Dani or someone else more knowledge can correct me if I am wrong 
But I am thinking I'd be worrying less about her belly, and more into turning it into muscle/building onto her butt muscle. I agree, most commercial does I've seen at the shows have had more conditioning than a wether. 

Maybe don't run her so much every day, and find other ways of exercising her - climbing, jumping, pulling a tire as I've seen people mention on the forum from time to time.


----------



## Amandanicole (Jun 20, 2014)

Yes that is how it usually is, we are getting some one to build a chariot for us to pull on our 4 wheeler so they can gain the muscle in their backend , however for some reason where I live (I. Georgia) most judge really dislike overweight goats, it depends on the judge. My friend had a very nice doe, but she was overweight, and at our state show she goat last in her class, but at the next show she got 1 in her class, so I never know what these judges are thinking down here!


----------



## Amandanicole (Jun 20, 2014)

this was at her show last Saturday. I do notice in this picture that I should have stretched her out more to get rid of that dip in her back.


----------



## HoosierShadow (Apr 20, 2010)

Despite what judges say, I think your doe is lovely, and I love that last pic of her with all her fuzzy baby hair shaved off it makes her look more mature, she's gorgeous!  Your going to have fun breeding her when she is older.

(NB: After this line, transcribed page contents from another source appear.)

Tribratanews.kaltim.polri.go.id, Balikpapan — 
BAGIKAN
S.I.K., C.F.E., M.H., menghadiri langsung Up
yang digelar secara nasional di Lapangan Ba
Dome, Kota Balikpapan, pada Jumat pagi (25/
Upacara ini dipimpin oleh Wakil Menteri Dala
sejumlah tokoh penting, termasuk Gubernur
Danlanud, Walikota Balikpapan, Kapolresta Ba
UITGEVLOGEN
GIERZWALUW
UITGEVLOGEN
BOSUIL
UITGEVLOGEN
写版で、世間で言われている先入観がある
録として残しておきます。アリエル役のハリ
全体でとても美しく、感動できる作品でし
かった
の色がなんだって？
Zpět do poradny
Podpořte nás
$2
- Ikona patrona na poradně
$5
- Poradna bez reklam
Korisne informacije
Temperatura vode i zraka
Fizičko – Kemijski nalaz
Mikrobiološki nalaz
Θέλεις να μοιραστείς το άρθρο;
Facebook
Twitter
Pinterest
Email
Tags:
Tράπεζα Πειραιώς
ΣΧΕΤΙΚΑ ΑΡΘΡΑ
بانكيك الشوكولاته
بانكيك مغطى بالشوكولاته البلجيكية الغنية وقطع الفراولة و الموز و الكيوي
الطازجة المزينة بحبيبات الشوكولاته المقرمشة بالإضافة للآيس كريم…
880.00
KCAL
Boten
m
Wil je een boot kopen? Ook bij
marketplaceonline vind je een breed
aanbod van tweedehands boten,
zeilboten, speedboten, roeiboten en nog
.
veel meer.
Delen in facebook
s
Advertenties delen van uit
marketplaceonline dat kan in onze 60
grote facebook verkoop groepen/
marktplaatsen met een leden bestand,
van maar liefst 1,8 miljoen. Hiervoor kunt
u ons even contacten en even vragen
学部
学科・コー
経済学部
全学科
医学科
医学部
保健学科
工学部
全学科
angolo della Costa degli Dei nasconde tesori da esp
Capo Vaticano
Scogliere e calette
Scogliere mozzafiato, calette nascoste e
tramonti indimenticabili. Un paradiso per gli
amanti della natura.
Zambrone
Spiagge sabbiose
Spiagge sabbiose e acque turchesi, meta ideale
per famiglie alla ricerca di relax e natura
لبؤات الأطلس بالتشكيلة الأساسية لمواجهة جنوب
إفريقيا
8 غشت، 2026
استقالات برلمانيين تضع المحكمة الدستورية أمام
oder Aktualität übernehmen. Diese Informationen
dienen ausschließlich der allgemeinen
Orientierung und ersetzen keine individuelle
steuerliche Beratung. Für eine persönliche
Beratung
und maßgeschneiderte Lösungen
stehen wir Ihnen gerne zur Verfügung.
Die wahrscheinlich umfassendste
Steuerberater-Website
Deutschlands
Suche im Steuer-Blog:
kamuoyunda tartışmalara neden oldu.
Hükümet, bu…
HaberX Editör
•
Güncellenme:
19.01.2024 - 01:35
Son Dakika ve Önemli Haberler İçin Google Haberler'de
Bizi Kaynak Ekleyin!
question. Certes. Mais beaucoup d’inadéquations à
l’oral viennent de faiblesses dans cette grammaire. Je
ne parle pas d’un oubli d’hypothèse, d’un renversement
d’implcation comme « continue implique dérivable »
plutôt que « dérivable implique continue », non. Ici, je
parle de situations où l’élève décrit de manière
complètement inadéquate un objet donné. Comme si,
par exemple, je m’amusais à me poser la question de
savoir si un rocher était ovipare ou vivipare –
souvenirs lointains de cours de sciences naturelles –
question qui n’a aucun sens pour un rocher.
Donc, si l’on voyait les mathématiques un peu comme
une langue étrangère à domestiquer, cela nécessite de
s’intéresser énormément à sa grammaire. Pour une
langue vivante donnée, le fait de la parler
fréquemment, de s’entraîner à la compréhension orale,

Do you not brace the commercial does? I'd definitely set her up so she doesn't have that dip.


----------



## Amandanicole (Jun 20, 2014)

We do brace, I just didn't brace in this photo, I am going to try to brace her more at my show Saturday, but it's just a little hard with her because she's a little short for me, and Thank you!


----------



## Amandanicole (Jun 20, 2014)

She looks better then I though she ever would, when she was born her breeder called us up and told us that he had a doe born with some coloration like we had wanted, so we raced over there to go check her out.when we got there she looked horrible, her front legs were bowed in and she was very odd shaped. I decided I didn't want her, but my mom fell in love with her markings, so she told him that we will be back in 2 weeks to look at her again. So 2 weeks later we were back, and I didn't recognize her, she looked awesome for just 2 weeks old, she has a very wide chest, and great muscle . so we think that her legs were just so tiny that they couldn't handle the weight, but once they got stronger they straightened up. When we saw her the second time she was terrified of people, so I was worked of how she would react to being a show goat. But her breeder started petting her and giving her treats, so when we got her at 21/2 months old she was as sweet as she could be! Well was sweet until last Friday when we got her scrapie tagged and state tagged, now she's mad at us and doesn't want to be pet, but I think with a little loving she'll be a sweetheart again!


----------



## HoosierShadow (Apr 20, 2010)

Yep the tagging part is no fun! When I have to scrapie tag our kids, I don't leave as much creep feed out, so they are a bit hungry, we fill the feeder, tag them and send them on their way so they seem to sort of 'forget' about it. Only one of the kids this year was skittish afterward, but he was fine the next day. Sometimes they just don't handle stuff like that well. But we tag them before we wean them.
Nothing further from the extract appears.